If retailers are finding customers skittish about opening their e-mail these days, blame it on the Mydoom worm. That worm, which e-mail security provider MessageLabs says originated in Russia, spread faster in its first 24 hours than last year’s Soibig.F virus, infecting 1 in 12 e-mail messages, MessageLabs reports. The Mydoom e-mail worm is also known as Novarg.
Internet performance monitoring company Keynote Systems Inc. notes that Mydoom’s effect on web site performance appears to have peaked yesterday.
MessageLabs says it first intercepted the Mydoom worm at 8 a.m. Eastern Time yesterday and that within 24 hours it had stopped more than 1.2 million copies of the virus while recording a peak infection rate of 1 in 12 e-mail messages. By contrast, it says, it stopped 1 million copies of the Sobig.F virus within its first day last year and recorded a peak infection rate of 1 in 17 e-mails.
“With a text file icon instead of graphics that lead people to believe it is innocuous, this virus appears to have hit a sweet spot in execution and propagation,” says Mark Sunner, CTO at MessageLabs. “Its success and back-door Trojan component could further increase the prevalence of open proxies for nefarious purposes."

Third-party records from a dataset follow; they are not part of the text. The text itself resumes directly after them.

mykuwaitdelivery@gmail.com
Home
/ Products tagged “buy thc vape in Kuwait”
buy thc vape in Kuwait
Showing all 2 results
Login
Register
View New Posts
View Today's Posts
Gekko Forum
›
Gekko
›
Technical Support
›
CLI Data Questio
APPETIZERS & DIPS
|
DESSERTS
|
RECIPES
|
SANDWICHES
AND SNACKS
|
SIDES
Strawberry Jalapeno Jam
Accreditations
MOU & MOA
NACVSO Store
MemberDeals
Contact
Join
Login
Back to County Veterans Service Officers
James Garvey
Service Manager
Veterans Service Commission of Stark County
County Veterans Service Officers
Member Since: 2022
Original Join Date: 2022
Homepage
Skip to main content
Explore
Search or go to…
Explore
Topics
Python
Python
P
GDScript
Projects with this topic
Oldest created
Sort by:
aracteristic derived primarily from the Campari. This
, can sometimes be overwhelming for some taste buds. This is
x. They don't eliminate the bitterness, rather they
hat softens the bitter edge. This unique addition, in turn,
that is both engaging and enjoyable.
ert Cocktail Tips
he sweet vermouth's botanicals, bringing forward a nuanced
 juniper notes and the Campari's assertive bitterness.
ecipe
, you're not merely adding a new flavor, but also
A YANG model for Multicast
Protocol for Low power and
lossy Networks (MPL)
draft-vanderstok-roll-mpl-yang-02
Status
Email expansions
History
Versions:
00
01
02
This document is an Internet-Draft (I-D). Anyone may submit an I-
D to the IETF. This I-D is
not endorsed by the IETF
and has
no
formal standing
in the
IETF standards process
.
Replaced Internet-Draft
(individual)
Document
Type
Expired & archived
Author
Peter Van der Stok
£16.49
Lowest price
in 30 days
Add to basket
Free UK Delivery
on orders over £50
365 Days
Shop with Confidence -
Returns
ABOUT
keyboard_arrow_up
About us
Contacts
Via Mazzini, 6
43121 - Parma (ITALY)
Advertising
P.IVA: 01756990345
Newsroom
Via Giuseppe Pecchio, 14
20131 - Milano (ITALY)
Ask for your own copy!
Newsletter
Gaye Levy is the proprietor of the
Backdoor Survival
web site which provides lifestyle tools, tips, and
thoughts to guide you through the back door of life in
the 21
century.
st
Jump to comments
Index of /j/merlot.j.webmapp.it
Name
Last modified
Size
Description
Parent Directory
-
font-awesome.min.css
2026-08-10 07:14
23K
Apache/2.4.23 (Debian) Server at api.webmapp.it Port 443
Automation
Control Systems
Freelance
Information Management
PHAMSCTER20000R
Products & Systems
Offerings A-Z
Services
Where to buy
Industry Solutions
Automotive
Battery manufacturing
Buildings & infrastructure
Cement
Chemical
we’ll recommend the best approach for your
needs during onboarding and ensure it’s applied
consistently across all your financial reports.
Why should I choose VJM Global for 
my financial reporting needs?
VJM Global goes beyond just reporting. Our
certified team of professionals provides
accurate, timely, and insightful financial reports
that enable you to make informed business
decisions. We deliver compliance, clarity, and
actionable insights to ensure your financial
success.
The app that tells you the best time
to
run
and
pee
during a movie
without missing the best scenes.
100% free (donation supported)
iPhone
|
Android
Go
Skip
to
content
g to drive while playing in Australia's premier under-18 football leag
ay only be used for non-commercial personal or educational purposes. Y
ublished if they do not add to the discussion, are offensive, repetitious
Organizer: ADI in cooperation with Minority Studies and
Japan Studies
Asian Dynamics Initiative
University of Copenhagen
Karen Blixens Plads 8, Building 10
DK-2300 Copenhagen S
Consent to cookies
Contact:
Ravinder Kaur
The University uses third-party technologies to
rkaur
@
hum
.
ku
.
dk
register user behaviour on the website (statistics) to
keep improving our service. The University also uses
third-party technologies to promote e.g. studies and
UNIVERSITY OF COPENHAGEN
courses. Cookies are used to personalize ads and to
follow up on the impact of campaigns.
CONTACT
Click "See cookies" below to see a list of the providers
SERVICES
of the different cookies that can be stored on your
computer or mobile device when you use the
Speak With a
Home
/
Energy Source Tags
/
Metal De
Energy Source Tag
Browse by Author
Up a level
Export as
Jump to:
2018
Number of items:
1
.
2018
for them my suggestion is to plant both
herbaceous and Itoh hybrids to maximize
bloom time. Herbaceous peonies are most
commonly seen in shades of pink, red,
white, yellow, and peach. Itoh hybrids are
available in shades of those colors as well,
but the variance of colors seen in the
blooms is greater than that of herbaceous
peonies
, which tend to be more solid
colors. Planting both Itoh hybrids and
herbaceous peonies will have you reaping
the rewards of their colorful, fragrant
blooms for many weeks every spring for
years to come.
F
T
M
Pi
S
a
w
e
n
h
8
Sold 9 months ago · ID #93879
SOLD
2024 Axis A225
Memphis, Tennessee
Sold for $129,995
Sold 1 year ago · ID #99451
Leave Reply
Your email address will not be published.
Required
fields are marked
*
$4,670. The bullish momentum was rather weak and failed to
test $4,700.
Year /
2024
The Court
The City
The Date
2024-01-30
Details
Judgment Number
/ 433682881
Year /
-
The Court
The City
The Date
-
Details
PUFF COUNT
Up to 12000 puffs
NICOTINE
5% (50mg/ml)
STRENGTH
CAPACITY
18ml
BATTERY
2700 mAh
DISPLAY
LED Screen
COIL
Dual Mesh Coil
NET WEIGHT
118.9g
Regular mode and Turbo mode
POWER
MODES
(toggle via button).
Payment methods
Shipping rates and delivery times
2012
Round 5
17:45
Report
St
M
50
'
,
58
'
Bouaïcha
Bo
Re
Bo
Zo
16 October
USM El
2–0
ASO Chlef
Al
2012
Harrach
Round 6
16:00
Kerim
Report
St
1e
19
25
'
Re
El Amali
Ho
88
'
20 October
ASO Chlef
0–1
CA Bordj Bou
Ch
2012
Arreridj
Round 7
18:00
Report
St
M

MessageLabs notes that Mydoom is a mass-mailing worm that attempts to spread via e-mail and by copying itself to any available shared directories used by Kazaa, the music file-sharing service. The worm harvests addresses from infected machines and targets files with the following extensions: .wab, .adb, .tbb, .dbx, .asp, .php, .sht, .htm, .txt.
Keynote reports that Mydoom’s worst impact on site performance occurred yesterday, when the average home page download time for the 40 web sites in its Keynote Business 40 Internet Performance Index reached 4 seconds, compared to the more common range of 2-3 seconds. The average download had dropped to 3.2 seconds early this morning, but sites in the index began to show delays of up to 3.9 seconds by late morning, Keynote says.
In addition, Keynote says that the average number of pages available for the sites in the index dropped to 90% yesterday, compared to a usual availability of about 95%, but that availability began to rise again today.